Go through the following data and transcribe exactly the stretch of lines from the one holding "সান্নিধ্য পেতে পারি—এই" to the one holding "ঠিক সেই মুহুর্তে", both included.

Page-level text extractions
++++++
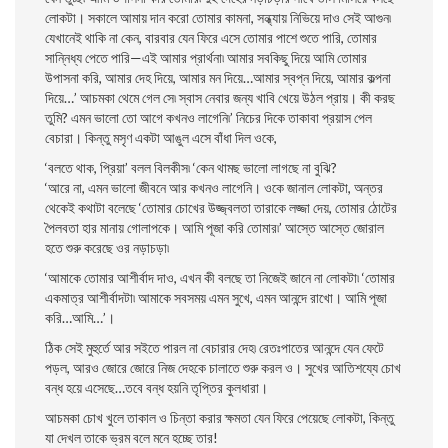
লােকটা। সকালে আমায় দান করাে তােমার কামনা, সন্ধ্যায় নিভিয়ে দাও সেই আগুন৷
যেখানেই থাকি না কেন, বারবার যেন ফিরে এসে তােমার পাশে শুতে পারি, তােমার
সান্নিধ্য পেতে পারি—এই আমার প্রার্থনা৷ আমার সবকিছু দিয়ে আমি তােমার
উপাসনা করি, আমার দেহ দিয়ে, আমার মন দিয়ে…আমার স্বপ্ন দিয়ে, আমার কল্পনা
দিয়ে…’ আচমকা থেমে গেল সে৷ স্বাস নেবার জন্য খাবি খেয়ে উঠল প্রায়। কী করছ
তুমি? এমন ভালাে তাে আগে কখনও লাগেনি৷’ নিচের দিকে তাকাবা প্রয়াস পেল
বেচারা। কিন্তু মসৃণ একটা আঙুল এসে বাঁধা দিল ওকে,
‘বলতে থাক, প্রিয়া’ বলল বিলকীস৷ ‘কেন থামছ ভালাে লাগছে না বুঝি?
‘আরে না, এমন ভালাে জীবনে আর কখনও লাগেনি। ওকে জানাল লােকটা, অন্তর
থেকেই কথাটা বলেছে ‘তােমার চোখের উজ্জ্বলতা তারাকে লজ্জা দেয়, তােমার ঠোটের
পৈলবতা হার মানায় গােলাপকে। আমি পূজা করি তােমার৷’ আস্তে আস্তে জোরাল
হতে শুরু করেছে ওর নড়াচড়া৷
‘আমাকে তােমার আশীর্বাদ দাও, এখন কী বলছে তা নিজেই জানে না লােকটা৷ ‘তােমার
একমাত্র আশীর্বাদটা৷ আমাকে সবসময় এমন সুখে, এমন আনন্দে রাখাে। আমি পূজা
করি…আমি…’।
ঠিক সেই মুহুর্তে আর সইতে পারল না বেচারার দেহ৷ রেতঃপাতের আনন্দে যেন ফেটে
পড়ল, আরও জোরে জোরে নিজ দেহকে চালাতে শুরু করল ও। সুখের আতিশয্যে চোখ
বন্ধ হয়ে এসেছে…তবে বন্ধ হয়নি তৃপ্তির কুলধারা।
আচমকা চোখ খুলে তাকাল ও চিন্তা করার ক্ষমতা যেন ফিরে পেয়েছে লােকটা, কিন্তু
যা দেখল তাকে ভ্রম বলে মনে হচ্ছে তার!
++++++
_Written solution_.
সান্নিধ্য পেতে পারি—এই আমার প্রার্থনা৷ আমার সবকিছু দিয়ে আমি তােমার
উপাসনা করি, আমার দেহ দিয়ে, আমার মন দিয়ে…আমার স্বপ্ন দিয়ে, আমার কল্পনা
দিয়ে…’ আচমকা থেমে গেল সে৷ স্বাস নেবার জন্য খাবি খেয়ে উঠল প্রায়। কী করছ
তুমি? এমন ভালাে তাে আগে কখনও লাগেনি৷’ নিচের দিকে তাকাবা প্রয়াস পেল
বেচারা। কিন্তু মসৃণ একটা আঙুল এসে বাঁধা দিল ওকে,
‘বলতে থাক, প্রিয়া’ বলল বিলকীস৷ ‘কেন থামছ ভালাে লাগছে না বুঝি?
‘আরে না, এমন ভালাে জীবনে আর কখনও লাগেনি। ওকে জানাল লােকটা, অন্তর
থেকেই কথাটা বলেছে ‘তােমার চোখের উজ্জ্বলতা তারাকে লজ্জা দেয়, তােমার ঠোটের
পৈলবতা হার মানায় গােলাপকে। আমি পূজা করি তােমার৷’ আস্তে আস্তে জোরাল
হতে শুরু করেছে ওর নড়াচড়া৷
‘আমাকে তােমার আশীর্বাদ দাও, এখন কী বলছে তা নিজেই জানে না লােকটা৷ ‘তােমার
একমাত্র আশীর্বাদটা৷ আমাকে সবসময় এমন সুখে, এমন আনন্দে রাখাে। আমি পূজা
করি…আমি…’।
ঠিক সেই মুহুর্তে আর সইতে পারল না বেচারার দেহ৷ রেতঃপাতের আনন্দে যেন ফেটে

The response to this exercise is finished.